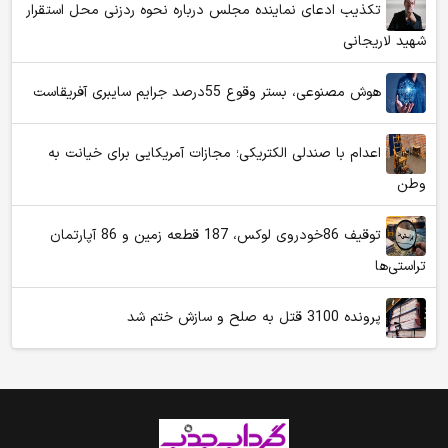
تکذیب ادعای نماینده مجلس درباره نحوه ردزنی محل استقرار
شهید لاریجانی
هوش مصنوعی، بستر وقوع 55درصد جرایم سایبری آفریقاست
اعدام با صندلی الکتریکی؛ مجازات آمریکایی برای خیانت به
وطن
توقیف 86خودروی لوکس، 187 قطعه زمین و 86 آپارتمان
تراستی‌ها
پرونده 3100 قتل به صلح و سازش ختم شد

========

▶ Work item: Copy exactly the line that contains "توقیف 86خودروی لوکس،" and all lines after it in the listing above, through the final line, and nothing else.

▶ Exercise result:
توقیف 86خودروی لوکس، 187 قطعه زمین و 86 آپارتمان
تراستی‌ها
پرونده 3100 قتل به صلح و سازش ختم شد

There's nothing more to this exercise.